> _Brief_
The full listing below should be copied verbatim.

> _Data records_

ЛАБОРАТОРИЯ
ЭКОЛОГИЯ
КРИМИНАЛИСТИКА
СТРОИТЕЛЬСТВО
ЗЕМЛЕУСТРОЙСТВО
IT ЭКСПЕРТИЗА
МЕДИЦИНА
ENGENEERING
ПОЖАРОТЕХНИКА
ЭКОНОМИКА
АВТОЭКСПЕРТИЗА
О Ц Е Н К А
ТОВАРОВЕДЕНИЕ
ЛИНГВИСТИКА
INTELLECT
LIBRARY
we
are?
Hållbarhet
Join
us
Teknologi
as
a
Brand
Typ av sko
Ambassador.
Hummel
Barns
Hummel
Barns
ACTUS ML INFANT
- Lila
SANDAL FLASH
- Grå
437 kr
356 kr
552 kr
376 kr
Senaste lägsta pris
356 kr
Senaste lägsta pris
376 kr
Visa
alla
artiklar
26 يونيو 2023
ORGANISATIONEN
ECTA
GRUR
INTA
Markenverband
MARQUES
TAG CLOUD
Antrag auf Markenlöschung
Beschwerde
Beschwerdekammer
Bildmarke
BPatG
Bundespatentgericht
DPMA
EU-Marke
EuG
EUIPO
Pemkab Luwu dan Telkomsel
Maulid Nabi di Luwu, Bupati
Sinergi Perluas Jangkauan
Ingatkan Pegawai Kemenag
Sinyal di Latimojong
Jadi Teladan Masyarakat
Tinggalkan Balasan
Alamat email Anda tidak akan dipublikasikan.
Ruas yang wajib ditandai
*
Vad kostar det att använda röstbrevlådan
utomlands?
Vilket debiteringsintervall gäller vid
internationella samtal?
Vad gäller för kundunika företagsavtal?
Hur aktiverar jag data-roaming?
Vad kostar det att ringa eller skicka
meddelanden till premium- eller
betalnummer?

> _Solution to this task_
ЛАБОРАТОРИЯ
ЭКОЛОГИЯ
КРИМИНАЛИСТИКА
СТРОИТЕЛЬСТВО
ЗЕМЛЕУСТРОЙСТВО
IT ЭКСПЕРТИЗА
МЕДИЦИНА
ENGENEERING
ПОЖАРОТЕХНИКА
ЭКОНОМИКА
АВТОЭКСПЕРТИЗА
О Ц Е Н К А
ТОВАРОВЕДЕНИЕ
ЛИНГВИСТИКА
INTELLECT
LIBRARY
we
are?
Hållbarhet
Join
us
Teknologi
as
a
Brand
Typ av sko
Ambassador.
Hummel
Barns
Hummel
Barns
ACTUS ML INFANT
- Lila
SANDAL FLASH
- Grå
437 kr
356 kr
552 kr
376 kr
Senaste lägsta pris
356 kr
Senaste lägsta pris
376 kr
Visa
alla
artiklar
26 يونيو 2023
ORGANISATIONEN
ECTA
GRUR
INTA
Markenverband
MARQUES
TAG CLOUD
Antrag auf Markenlöschung
Beschwerde
Beschwerdekammer
Bildmarke
BPatG
Bundespatentgericht
DPMA
EU-Marke
EuG
EUIPO
Pemkab Luwu dan Telkomsel
Maulid Nabi di Luwu, Bupati
Sinergi Perluas Jangkauan
Ingatkan Pegawai Kemenag
Sinyal di Latimojong
Jadi Teladan Masyarakat
Tinggalkan Balasan
Alamat email Anda tidak akan dipublikasikan.
Ruas yang wajib ditandai
*
Vad kostar det att använda röstbrevlådan
utomlands?
Vilket debiteringsintervall gäller vid
internationella samtal?
Vad gäller för kundunika företagsavtal?
Hur aktiverar jag data-roaming?
Vad kostar det att ringa eller skicka
meddelanden till premium- eller
betalnummer?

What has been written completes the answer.